When you purchased your house, you took out a loan, (your mortgage) which is now in first lien position. (in position to be paid first) When you refinance, or take out a second mortgage, your new loan moves into second lien position. This usually means that your first mortgage will be paid off by the second one, which will then move into first lien position.

What Are The Benefits of Mortgage Refinancing?

To start, you will most likely be able to pay off your first mortgage, and be left with just the second one, which will be even more beneficial if you were able to obtain a fixed or lower interest rate on mortgage number two. A second mortgage is also a useful tool for debt consolidation and a way to get money for home improvement through options like 125% home loans, home equity loans and home equity credit lines. Last, but not least, the second mortgage typically carries a term of no less than five years of interest-only payments, which is definitely a factor to consider.

What Are My Mortgage Refinancing Options?

In addition to the traditional type of second mortgage taken out by homeowners wishing to lower their interest rate, options also exist that allow individuals to borrow against the equity of their home, and use this money for home improvement, or other purposes.
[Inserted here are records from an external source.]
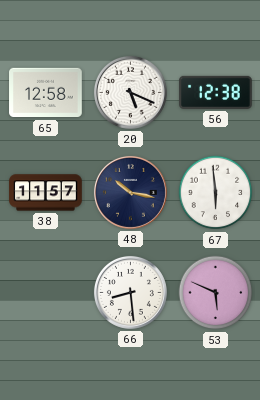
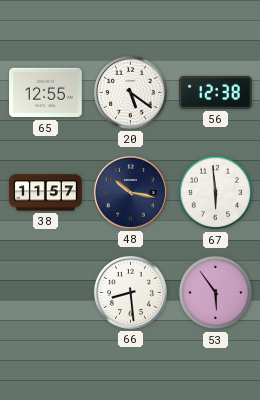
65: 12:58 -> 12:55
20: 5:19 -> 5:21
53: 5:49 -> 5:54
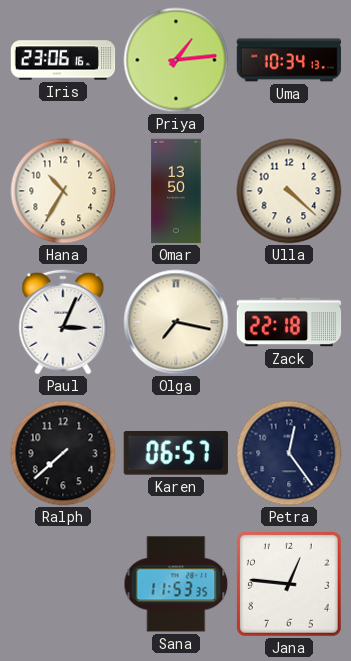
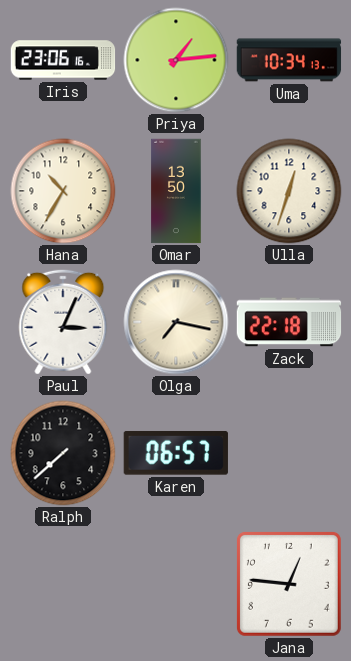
Ulla: 4:22 -> 12:33
Petra: 12:24 -> none
Sana: 11:53 -> none
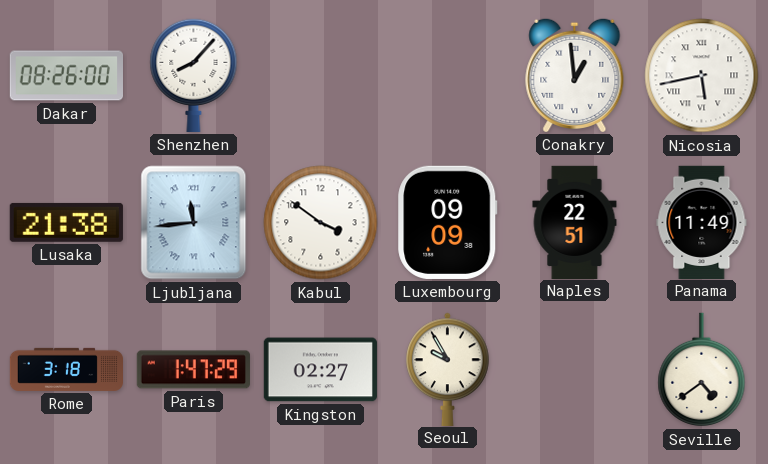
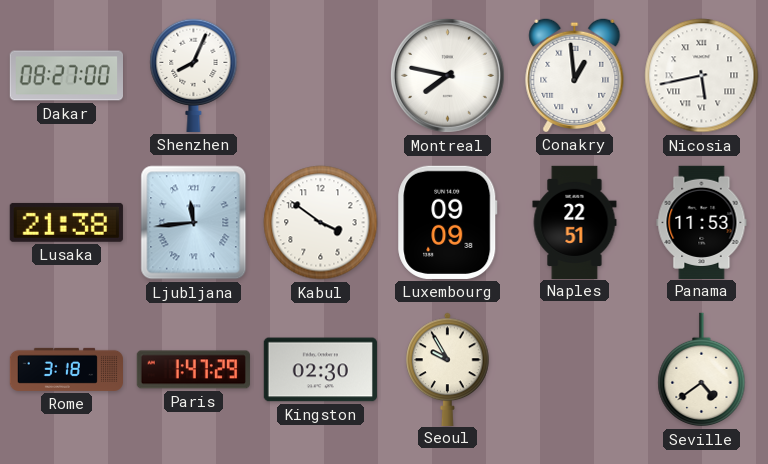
Dakar: 08:26 -> 08:27
Shenzhen: 8:07 -> 8:04
Montreal: none -> 7:47
Panama: 11:49 -> 11:53
Kingston: 02:27 -> 02:30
Two of the most common ways of doing this are with a Home Equity Loan (HEL) or a Home Equity Line of Credit. (HELOC) The following section contains frequently asked questions and answers concerning HEL and HELOC loans, how they differ from a traditional refinance, and how to determine which second mortgage option is best for your personal financial needs.

Home Equity Loans and Home Equity Lines of Credit

Home Equity Loans are a potentially money-saving option for homeowners who want to consolidate debt and/or turn some of their bad credit into good credit. The possible tax deductions on home equity loans make them potentially useful for debt consolidation, since other personal and consumer loans typically have no tax deductions and higher interest rates. A home equity loan can also be used for home improvement purposes, and certain tax advantages can apply.

According to current home equity statistics from the U.S. Census, approximately 7.2 million Americans obtained home equity loans in the past year. However, not all loans are right for everyone. It is important to decide which type of home loan is the perfect fit for you. To be sure that you are making a confident financial decision before you sign on the dotted line, read on for answers to frequently asked questions (FAQ) about home equity loans.


Are Home Equity Loans (HEL) and Home Equity Lines of Credit (HELOC) the same thing?


No. Although both of these loans are of second mortgages, a HEL and a HELOC have some important differences. With a HEL, you receive a lump sum of money, while a HELOC works more like a line of credit.

The interest rate on these loans also works differently. Home equity loans generally have a fixed interest rate, but almost always carry fees and closing costs, which many lenders do not generally charge for credit lines. While home equity lines of credit may be free of some of these costly up-front fees, keep in mind that they are also variable rate loans, which means that the interest rate can change over time, according to the prime interest rate set by the Federal Reserve.

When choosing between these loan types, ask yourself whether receiving your loan all at once or having access to a line of credit works better for you.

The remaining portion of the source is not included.